Abstract (english) | This is the complete dataset about Croatian 2017 publications indexed in the Web of Science Core Collection citation indexes (WoSCC) (SCIEXP, SSCI, AHCI, and ESCI), their OA status as well as data about Croatian journals indexed in WoSCC which are analyzed in the publication: Macan, B., Škorić, L. & Petrak, J. (2020) David among Goliaths: Open access publishing in scientific (semi-)periphery. Learned Publishing, 33 (4), 410-417 doi:10.1002/leap.1320. This case study analyses data on papers of Croatian authors published in 2017 from four WoSCC citation indexes (SCIEXP, SSCI, AHCI, and ESCI). The primary dataset (5,176 articles and reviews) was divided into two subsets, the open access (OA) subset (2,964 papers) and non-OA subset (2, 212 papers). We also used the primary dataset to create a subset of papers published in Croatian journals (1, 588) as opposed to foreign ones. All were screened for full-text OA status, journal JCR quartile ranking, journal dominant discipline, and language of publication. OA papers prevailed with 74.4%. Most were available at publisher websites. The percentage of OA papers in Croatian journals was 99.8%. The share of OA papers was the highest in the humanities and social sciences, which also saw the highest share of papers in the Croatian language. |
Methods (english) | The primary sources of research data were the Clarivate Analytics WoSCC citation indexes: Science Citation Index Expanded (SCI-EXP), Social Sciences Citation Index (SSCI), Arts & Humanities Citation Index (AHCI), and ESCI. The initial search of WoSCC indexes was done in May 2019 using search query "Croatia OR Hrvatska" in the "Basic Search" address field, combined with 2017 in the Year Published field. The WosCC address field covers all of the authors’ affiliations addresses.
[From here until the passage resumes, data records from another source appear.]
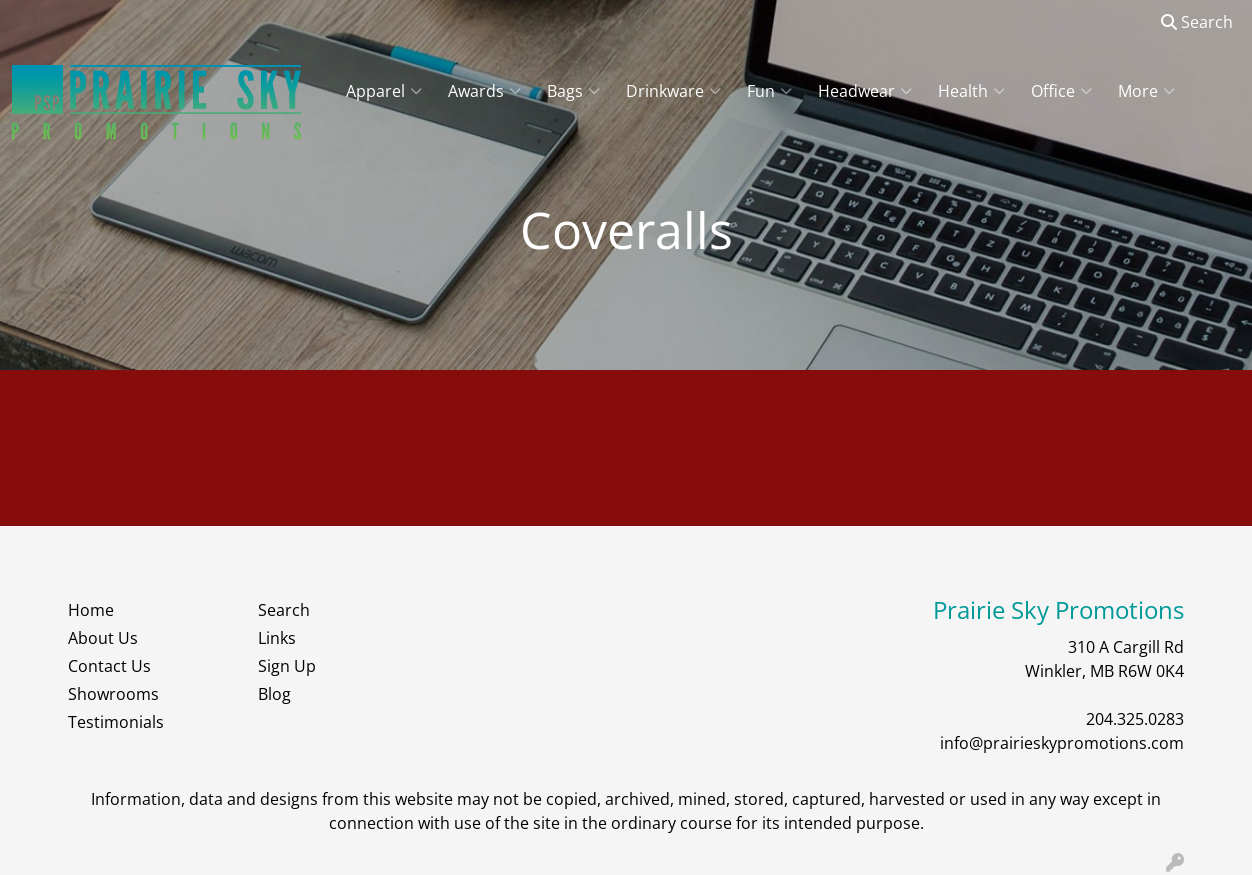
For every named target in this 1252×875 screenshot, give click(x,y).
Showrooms (113, 694)
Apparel (384, 91)
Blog (274, 694)
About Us (103, 638)
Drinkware (673, 91)
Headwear (865, 91)
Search (1197, 22)
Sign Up (287, 666)
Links (277, 638)
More (1146, 91)
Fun (769, 91)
The results were then filtered by document type to include only "article" and "review" papers. What remained was our primary dataset of 5,176 papers, which we used as the basis for all further analysis. Clarivate Analytics InCites was used for disciplinary distribution analysis as well as for quartile distribution (Q) of papers according to the journal’s impact factors (JIF). Hrčak and journals’ homepages were used for the identification of the Croatian journals, and DOAJ was used for the additional checking of their OA status.
Our primary dataset was divided into three subsets according to the goals of our analysis:
I. OA subset comprised 2,964 papers. It combined two subsets:
- a subset of 2,574 papers obtained by refining the primary dataset by the WoS Open Access filter (all OA types according to the WoS typology were included) and
- a subset of 390 papers published in Croatian journals which were not marked in WOS as OA papers, but were identified manually by journal name search in Hrčak and DOAJ.
II. Non-OA subset included the remaining 2,212 papers.
- randomized sample: a random sample was created in order to check if there was any "hidden" OA paper within the non-OA subset. Randomization was based on the expected OA proportion of 20%, 95% confidence interval, and type 1 error of 5%. The OA status of thus obtained 212 papers was checked manually using the article title as a Google Scholar search string. All retrieved papers were inspected to find respective OA full text.
III. Croatian journals subset comprised 1,588 papers published by Croatian journals. |